If L.C.M of three natural numbers $a, b, c$ is $p^2q^2r^2$(where $p, q, r$ are different prime numbers) such that sum of all possible triplets (a,b,c) are given by $m^n$ (where $m$ and $n$ are prime), then find the value of ($m-4n$)
This is how solved.
As the L.C.M of the given numbers is $p^2q^2r^2$, this means that none of the numbers a,b,c can have $p^0 orp^1,q^0orq^1,r^0 or r^1$ as their factors.
But they can have $p,q,r$ as their factors in powers of two or higher.
For example if $a=p^2q^5r^7$,$b=p^7q^2r^3$ and $c=p^9q^8r^2$ then the L.C.M of a,b,c is $p^2q^2r^2$.
Hence there should be infinite solution i.e. infinite ordered triplets.
But the author has provided with the following solution:
L.C.M. $p^2$ can be obtained from the numbers a, b, c in the following combinations.

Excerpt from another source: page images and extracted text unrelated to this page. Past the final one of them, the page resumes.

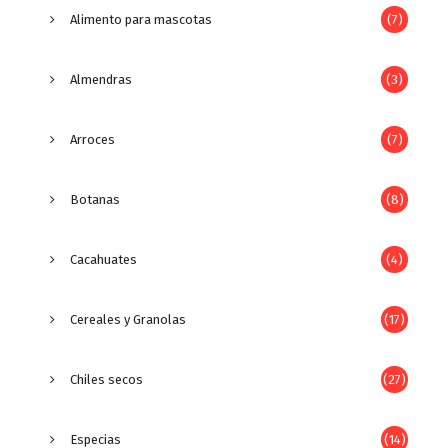
Alimento para mascotas
(7)
Almendras
(3)
Arroces
(7)
Botanas
(8)
Cacahuates
(4)
Cereales y Granolas
(17)
Chiles secos
(27)
Especias
(14)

$$p^2 p^2 p^2 ⇒ 1 arrangement$$
$$p^2 p^1 p^2 ⇒ 3 arrangement$$
$$p^2 p^1 p^1 ⇒ 1 arrangement$$
$$p^2 p^2 p^0 ⇒ 3 arrangement$$
$$p^2 p^1 p^0 ⇒ 6 arrangement$$
$$p^2 p^0 p^0 ⇒ 3 arrangement$$
$$———————————––—
19 arrangement$$
So if L.C.M. is $p^2q^2r^2$
total combinations are = $19^3$ = $m^n$
⇒ m – 4n = 7.
This is where I am confused and unable to comprehend as why the solution is provided in such a way, because in the above arrangements L.C.M will not be $p^2q^2r^2$.